Prüfe anschließend jeden Entwurf gegen diesen Kern. Spricht ein Post plötzlich eine andere Zielgruppe an? Verspricht die Demo mehr als das Produkt zuverlässig leistet? Verwendet der Newsletter einen anderen Hauptnutzen? Fehlt im Blog der Beleg, auf den sich die kurzen Posts stützen?
Danach legst du die Rolle jedes Kanals fest. So vermeidest du Wiederholungen, ohne neue Positionierungen zu erfinden. Ein Redaktionskalender macht außerdem sichtbar, wann welcher Teil der Geschichte erscheint und welcher Entwurf noch freigegeben werden muss.

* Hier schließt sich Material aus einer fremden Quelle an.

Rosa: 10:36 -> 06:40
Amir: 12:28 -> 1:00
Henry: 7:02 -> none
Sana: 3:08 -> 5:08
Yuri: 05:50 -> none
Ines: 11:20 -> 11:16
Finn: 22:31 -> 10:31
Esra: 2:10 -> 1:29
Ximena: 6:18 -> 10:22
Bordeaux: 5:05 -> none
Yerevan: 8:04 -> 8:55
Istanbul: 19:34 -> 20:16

Marketing Agent kann diese Arbeit aus einer Produktstrategie heraus vorbereiten, Inhalte lokalisieren, kanalgerecht formulieren und für verbundene Ziele veröffentlichen, soweit der jeweilige Anbieter den Zugriff erlaubt. Freigaben, unbeaufsichtigte Abläufe, Zeitpläne und tägliche Sicherheitsgrenzen bleiben pro Produkt steuerbar.

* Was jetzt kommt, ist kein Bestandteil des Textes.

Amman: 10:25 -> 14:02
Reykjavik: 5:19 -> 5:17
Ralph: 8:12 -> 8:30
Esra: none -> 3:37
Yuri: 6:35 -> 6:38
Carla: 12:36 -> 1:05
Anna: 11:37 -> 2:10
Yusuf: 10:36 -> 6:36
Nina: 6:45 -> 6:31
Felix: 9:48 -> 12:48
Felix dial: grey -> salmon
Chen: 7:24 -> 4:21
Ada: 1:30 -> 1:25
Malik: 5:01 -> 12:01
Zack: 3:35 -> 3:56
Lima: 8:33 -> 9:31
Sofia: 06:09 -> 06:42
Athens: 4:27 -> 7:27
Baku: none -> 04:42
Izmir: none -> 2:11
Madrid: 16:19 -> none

Konsistenz heißt gemeinsame Koordinaten
Der Mars Climate Orbiter ging nicht verloren, weil niemand rechnen konnte. Zwei kompetente Arbeitsstränge verwendeten unterschiedliche Einheiten, und die Abweichung wurde nicht rechtzeitig aufgefangen.

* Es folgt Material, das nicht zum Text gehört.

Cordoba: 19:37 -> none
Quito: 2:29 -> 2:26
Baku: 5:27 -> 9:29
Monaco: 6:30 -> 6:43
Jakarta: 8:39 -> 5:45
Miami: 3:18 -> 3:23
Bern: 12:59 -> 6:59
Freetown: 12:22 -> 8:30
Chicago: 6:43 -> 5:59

Deine Launch-Inhalte brauchen ebenfalls gemeinsame Koordinaten. Positionierung, Zielgruppe, Markenstimme und Belege bilden dieses System. Sobald sie feststehen, dürfen fünf Posts, ein Update und eine Demo unterschiedlich klingen, ohne unterschiedliche Geschichten zu erzählen.
Das nimmt dem Solo-Gründer nicht das Urteil ab. Es verhindert, dass er dieses Urteil am Sonntagabend siebenmal neu treffen muss. Die gewonnene Zeit fließt zurück in das Produkt, während das Marketing trotzdem regelmäßig, überprüfbar und produktgetreu erscheint.